Additionally, for legacy users without First/Last Names, their email or username will appear in the Uploaded by or Reprocessed by field instead.
Native data processing settings
- The orientation of documents is preserved from its native version (e.g., a document that is in landscape orientation will remain that way upon upload)
- Embedded files: Everlaw will extract all embedded files, including audio and video files, in a Microsoft 365 file (e.g., an Excel file embedded in a PowerPoint) and any file embedded in a PDF.
- Emails containing URL links to other supported documents will be recognized. See the context panel article to learn more.
- The children of container files are extracted with no limitation on depth. For example, a Word document attached to an email that’s attached to another email that’s in a Zip file that’s in another Zip file will be extracted.
- Hidden columns in Excel are displayed.
- Notes are extracted and presented in the PDF/Image view for Word documents and the Native view for spreadsheets.

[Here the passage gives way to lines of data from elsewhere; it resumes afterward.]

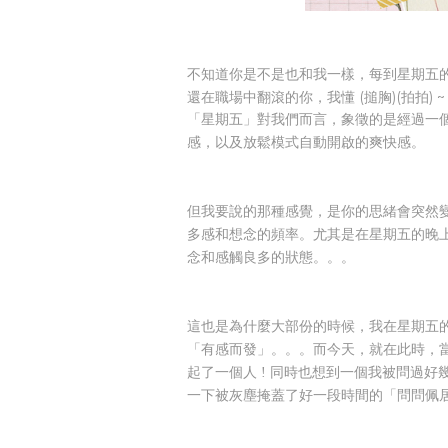
不知道你是不是也和我一樣，每到星期五的
還在職場中翻滾的你，我懂 (搥胸)(拍拍) ~
「星期五」對我們而言，象徵的是經過一
感，以及放鬆模式自動開啟的爽快感。
但我要說的那種感覺，是你的思緒會突然
多感和想念的頻率。尤其是在星期五的晚
念和感觸良多的狀態。。。
這也是為什麼大部份的時候，我在星期五
「有感而發」。。。而今天，就在此時，
起了一個人 ! 同時也想到一個我被問過
一下被灰塵掩蓋了好一段時間的「問問佩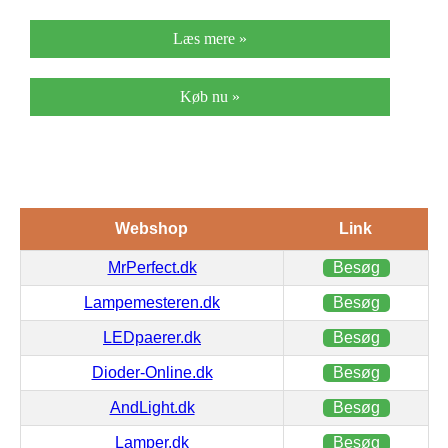
Læs mere »
Køb nu »
Webshop
Link
MrPerfect.dk
Besøg
Lampemesteren.dk
Besøg
LEDpaerer.dk
Besøg
Dioder-Online.dk
Besøg
AndLight.dk
Besøg
Lamper.dk
Besøg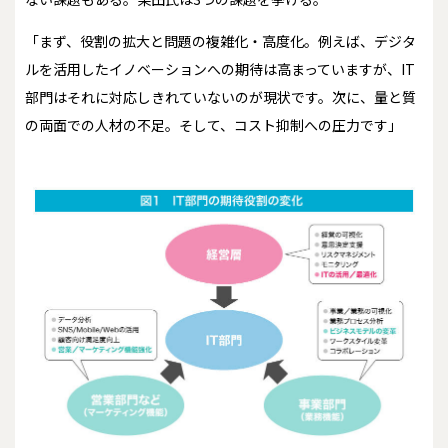
「まず、役割の拡大と問題の複雑化・高度化。例えば、デジタ
ルを活用したイノベーションへの期待は高まっていますが、IT
部門はそれに対応しきれていないのが現状です。次に、量と質
の両面での人材の不足。そして、コスト抑制への圧力です」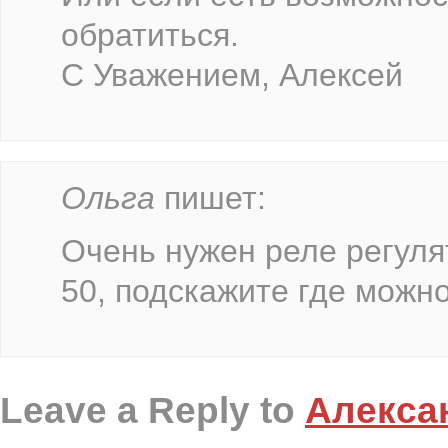
обратиться.
С Уважением, Алексей
Ольга
пишет:
Очень нужен реле регуля
50, подскажите где можно
Leave a Reply to
Алекса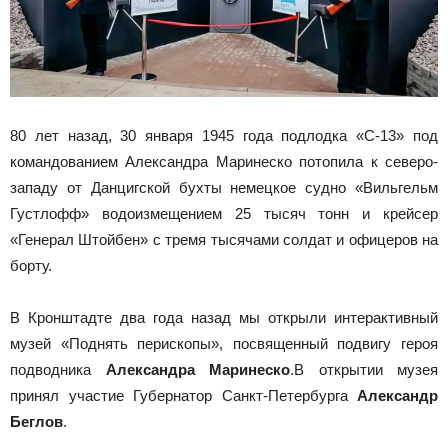
80 лет назад, 30 января 1945 года подлодка «С-13» под
командованием Александра Маринеско потопила к северо-
западу от Данцигской бухты немецкое судно «Вильгельм
Густлофф» водоизмещением 25 тысяч тонн и крейсер
«Генерал Штойбен» с тремя тысячами солдат и офицеров на
борту.
В Кронштадте два года назад мы открыли интерактивный
музей «Поднять перископы», посвященный подвигу героя
подводника
Александра Маринеско
.В открытии музея
принял участие Губернатор Санкт-Петербурга
Александр
Беглов
.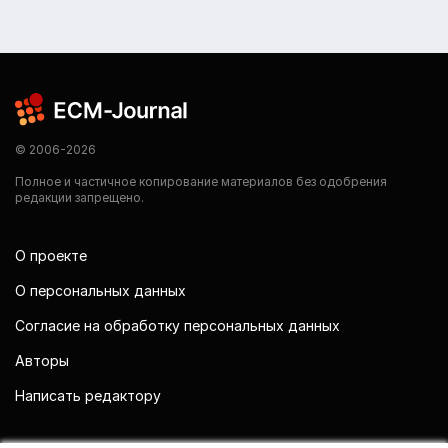
© 2006-2026
Полное и частичное копирование материалов без одобрения
редакции запрещено.
О проекте
О персональных данных
Согласие на обработку персональных данных
Авторы
Написать редактору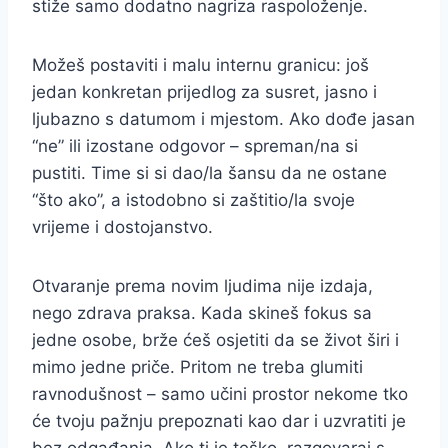
stiže samo dodatno nagriza raspoloženje.
Možeš postaviti i malu internu granicu: još
jedan konkretan prijedlog za susret, jasno i
ljubazno s datumom i mjestom. Ako dođe jasan
“ne” ili izostane odgovor – spreman/na si
pustiti. Time si si dao/la šansu da ne ostane
“što ako”, a istodobno si zaštitio/la svoje
vrijeme i dostojanstvo.
Otvaranje prema novim ljudima nije izdaja,
nego zdrava praksa. Kada skineš fokus sa
jedne osobe, brže ćeš osjetiti da se život širi i
mimo jedne priče. Pritom ne treba glumiti
ravnodušnost – samo učini prostor nekome tko
će tvoju pažnju prepoznati kao dar i uzvratiti je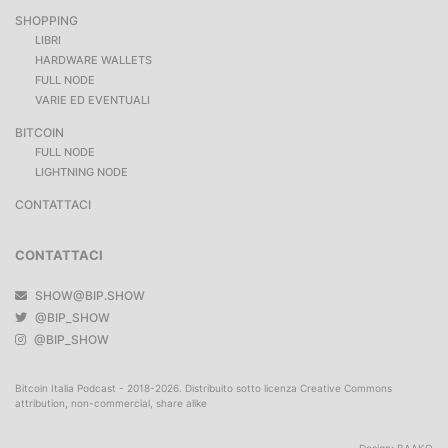
SHOPPING
LIBRI
HARDWARE WALLETS
FULL NODE
VARIE ED EVENTUALI
BITCOIN
FULL NODE
LIGHTNING NODE
CONTATTACI
CONTATTACI
SHOW@BIP.SHOW
@BIP_SHOW
@BIP_SHOW
Bitcoin Italia Podcast - 2018-2026. Distribuito sotto licenza Creative Commons
attribution, non-commercial, share alike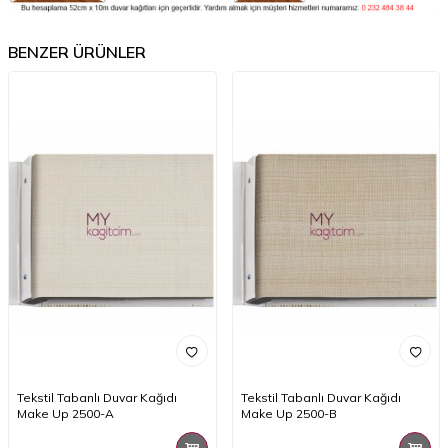
BENZER ÜRÜNLER
Tekstil Tabanlı Duvar Kağıdı
Tekstil Tabanlı Duvar Kağıdı
Make Up 2500-A
Make Up 2500-B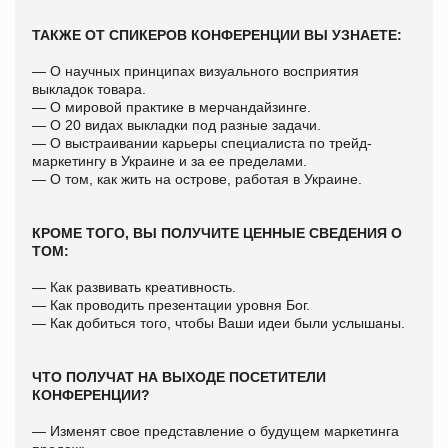
ТАКЖЕ ОТ СПИКЕРОВ КОНФЕРЕНЦИИ ВЫ УЗНАЕТЕ:
— О научных принципах визуального восприятия
выкладок товара.
— О мировой практике в мерчандайзинге.
— О 20 видах выкладки под разные задачи.
— О выстраивании карьеры специалиста по трейд-
маркетингу в Украине и за ее пределами.
— О том, как жить на острове, работая в Украине.
КРОМЕ ТОГО, ВЫ ПОЛУЧИТЕ ЦЕННЫЕ СВЕДЕНИЯ О
ТОМ:
— Как развивать креативность.
— Как проводить презентации уровня Бог.
— Как добиться того, чтобы Ваши идеи были услышаны.
ЧТО ПОЛУЧАТ НА ВЫХОДЕ ПОСЕТИТЕЛИ
КОНФЕРЕНЦИИ?
— Изменят свое представление о будущем маркетинга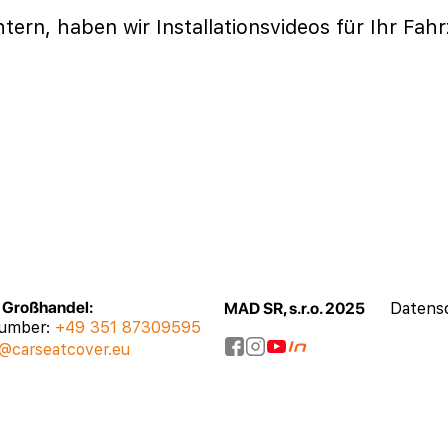
htern, haben wir Installationsvideos für Ihr Fah
, Großhandel:
MAD SR, s.r.o. 2025
Datensc
number:
+49 351 87309595
@carseatcover.eu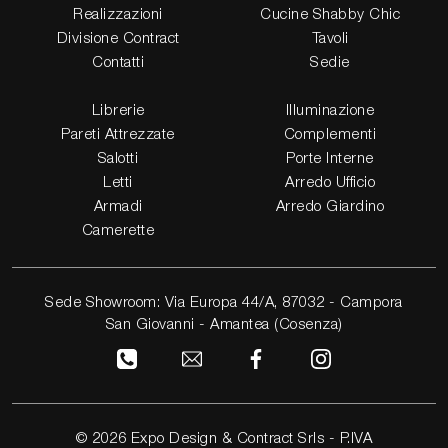
Realizzazioni
Cucine Shabby Chic
Divisione Contract
Tavoli
Contatti
Sedie
Librerie
Illuminazione
Pareti Attrezzate
Complementi
Salotti
Porte Interne
Letti
Arredo Ufficio
Armadi
Arredo Giardino
Camerette
Sede Showroom: Via Europa 44/A, 87032 - Campora
San Giovanni - Amantea (Cosenza)
© 2026 Expo Design & Contract Srls - P.IVA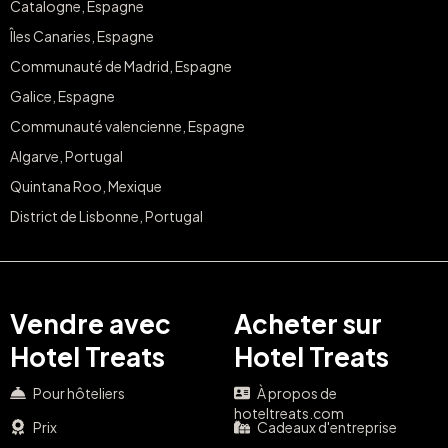
Catalogne, Espagne
Îles Canaries, Espagne
Communauté de Madrid, Espagne
Galice, Espagne
Communauté valencienne, Espagne
Algarve, Portugal
Quintana Roo, Mexique
District de Lisbonne, Portugal
Vendre avec
Acheter sur
Hotel Treats
Hotel Treats
Pour hôteliers
À propos de
hoteltreats.com
Prix
Cadeaux d'entreprise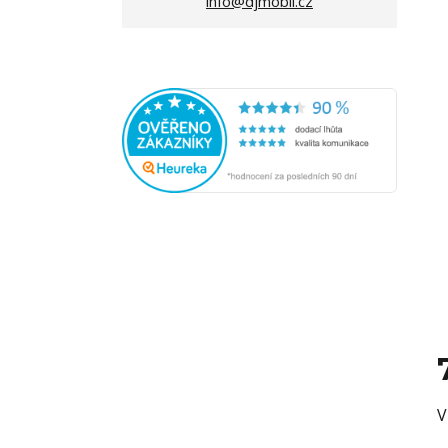
info@djmobil.cz
V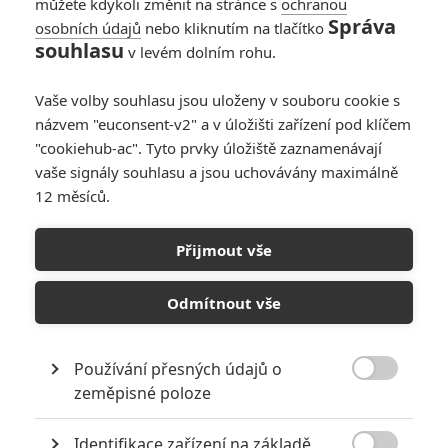
můžete kdykoli změnit na stránce s
ochranou
Fimi
| 2019-03-26 14:45:02 |
0
0
Správa
osobních údajů
nebo kliknutím na tlačítko
Roman je spíš zajímavý že i to jsme tu řešili, buď neumíš
souhlasu
v levém dolním rohu.
číst nebo jsi retardovaný a nechápeš psaný text, takže jak
to teda je?
Vaše volby souhlasu jsou uloženy v souboru cookie s
názvem "euconsent-v2" a v úložišti zařízení pod klíčem
"cookiehub-ac". Tyto prvky úložiště zaznamenávají
vaše signály souhlasu a jsou uchovávány maximálně
12 měsíců.
Roman
| 2019-03-26 14:42:28 |
0
0
najlepsi Batman proste epic Affleck zaujimave je ze
keaton aj bale tiez zabijali ale to nikomu nevadi sak vieme
Přijmout vše
preco
Odmítnout vše
Používání přesných údajů o
Fimi
| 2019-03-26 12:47:31 |
0
0

zeměpisné poloze
Carnage to říkám právě, kdyby před BvS byl Batman, vyzněl
by BvS mnohem lépe
Identifikace zařízení na základě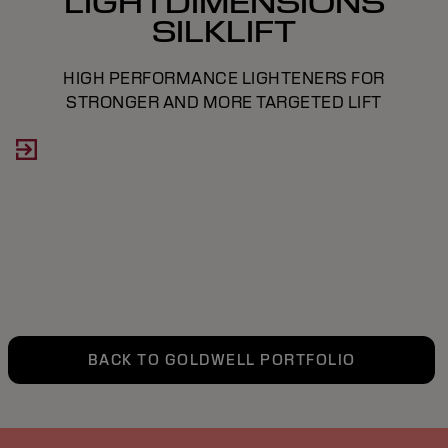
LIGHTDIMENSIONS
SILKLIFT
HIGH PERFORMANCE LIGHTENERS FOR
STRONGER AND MORE TARGETED LIFT
BACK TO GOLDWELL PORTFOLIO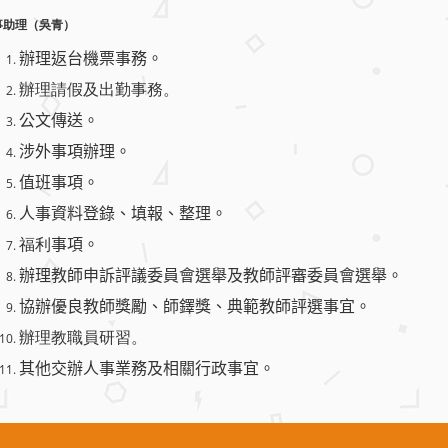
事助理（吳青）
辦理返台機票事務。
辦理請假及出勤事務。
公文傳送。
涉外事項辦理。
值班事項。
人事資料登錄、填報、整理。
福利
事項。
辦理教師申訴評議委員會選舉及教師評審委員會選舉。
協辦優良教師獎勵、師鐸獎、典範教師評選事宜。
辦理教職員研習。
其他交辦人事業務及相關行政事宜。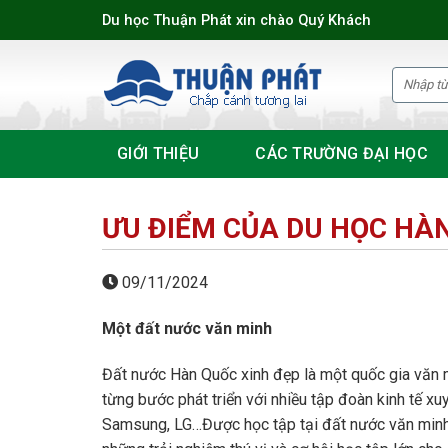
Skip
Du học Thuận Phát xin chào Quý Khách
to
content
GIỚI THIỆU
CÁC TRƯỜNG ĐẠI HỌC
ƯU ĐIỂM CỦA DU HỌC HÀ
09/11/2024
Một đất nước văn minh
Đất nước Hàn Quốc xinh đẹp là một quốc gia văn m
từng bước phát triển với nhiều tập đoàn kinh tế x
Samsung, LG…Được học tập tại đất nước văn minh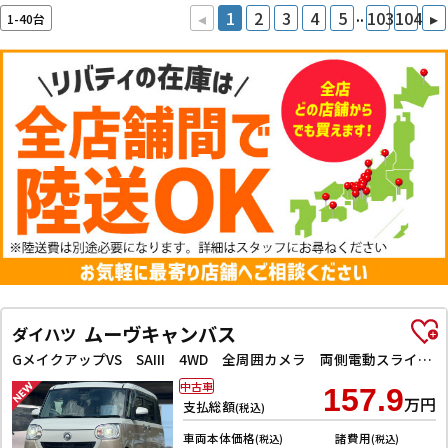
..
◂
1
2
3
4
5
103
104
▸
1-40台
ムーヴキャンバス
ダイハツ
GメイクアップVS SAIII 4WD 全周囲カメラ 両側電動スライドドア ナビ TV クリアランスソナー 衝突被害軽減システム オートマチックハイビーム オートライト LEDヘッドランプ スマートキー アイドリングストップ
中古車
157.9
万円
支払総額
(税込)
車両本体価格
諸費用
(税込)
(税込)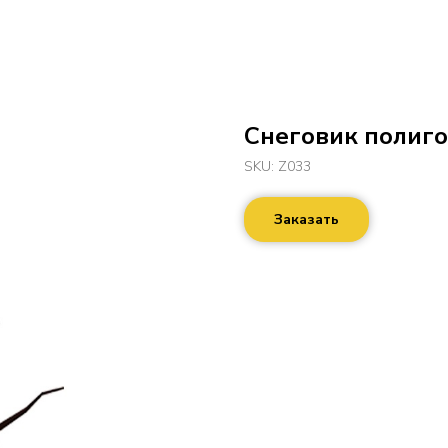
Снеговик полиг
SKU:
Z033
Заказать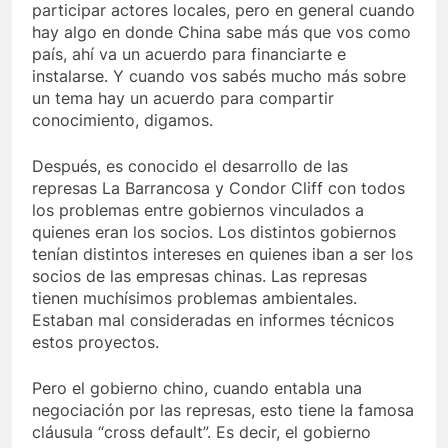
participar actores locales, pero en general cuando
hay algo en donde China sabe más que vos como
país, ahí va un acuerdo para financiarte e
instalarse. Y cuando vos sabés mucho más sobre
un tema hay un acuerdo para compartir
conocimiento, digamos.
Después, es conocido el desarrollo de las
represas La Barrancosa y Condor Cliff con todos
los problemas entre gobiernos vinculados a
quienes eran los socios. Los distintos gobiernos
tenían distintos intereses en quienes iban a ser los
socios de las empresas chinas. Las represas
tienen muchísimos problemas ambientales.
Estaban mal consideradas en informes técnicos
estos proyectos.
Pero el gobierno chino, cuando entabla una
negociación por las represas, esto tiene la famosa
cláusula “cross default”. Es decir, el gobierno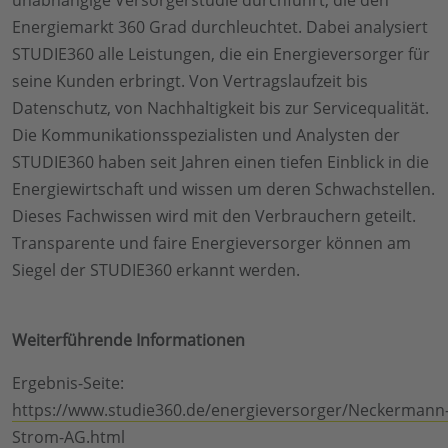
Energiemarkt 360 Grad durchleuchtet. Dabei analysiert
STUDIE360 alle Leistungen, die ein Energieversorger für
seine Kunden erbringt. Von Vertragslaufzeit bis
Datenschutz, von Nachhaltigkeit bis zur Servicequalität.
Die Kommunikationsspezialisten und Analysten der
STUDIE360 haben seit Jahren einen tiefen Einblick in die
Energiewirtschaft und wissen um deren Schwachstellen.
Dieses Fachwissen wird mit den Verbrauchern geteilt.
Transparente und faire Energieversorger können am
Siegel der STUDIE360 erkannt werden.
Weiterführende Informationen
Ergebnis-Seite:
https://www.studie360.de/energieversorger/Neckermann
Strom-AG.html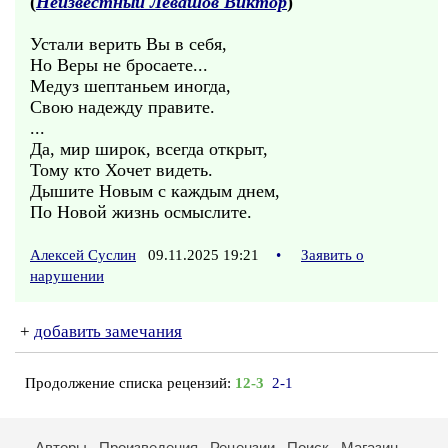
(
Неизвестный Левашов Виктор
)
Устали верить Вы в себя,
Но Веры не бросаете...
Медуз шептаньем иногда,
Свою надежду правите.
...
Да, мир широк, всегда открыт,
Тому кто Хочет видеть.
Дышите Новым с каждым днем,
По Новой жизнь осмыслите.
Алексей Суслин
09.11.2025 19:21
•
Заявить о
нарушении
+
добавить замечания
Продолжение списка рецензий:
12-3
2-1
Авторы
Произведения
Рецензии
Поиск
Магазин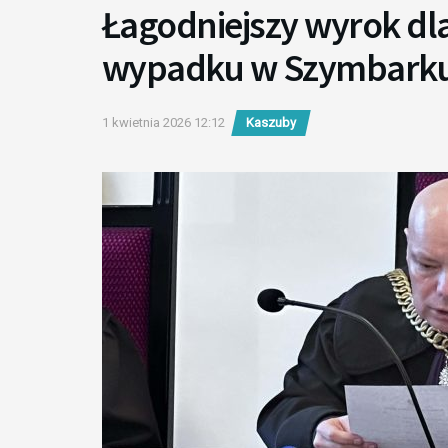
Łagodniejszy wyrok dl
wypadku w Szymbark
1 kwietnia 2026 12:12
Kaszuby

- Sometimes, you may try to upload an entire hard drive or a folder with personal files mixed in with system/software files. Some of these files have no user-specific content and can be removed upon processing. This process is called deNIST (removing NIST files). Any files that are on the NIST list will qualify for deNISTing automatically upon upload. Binary files, and virtually all containers, are not part of this list and will not be removed.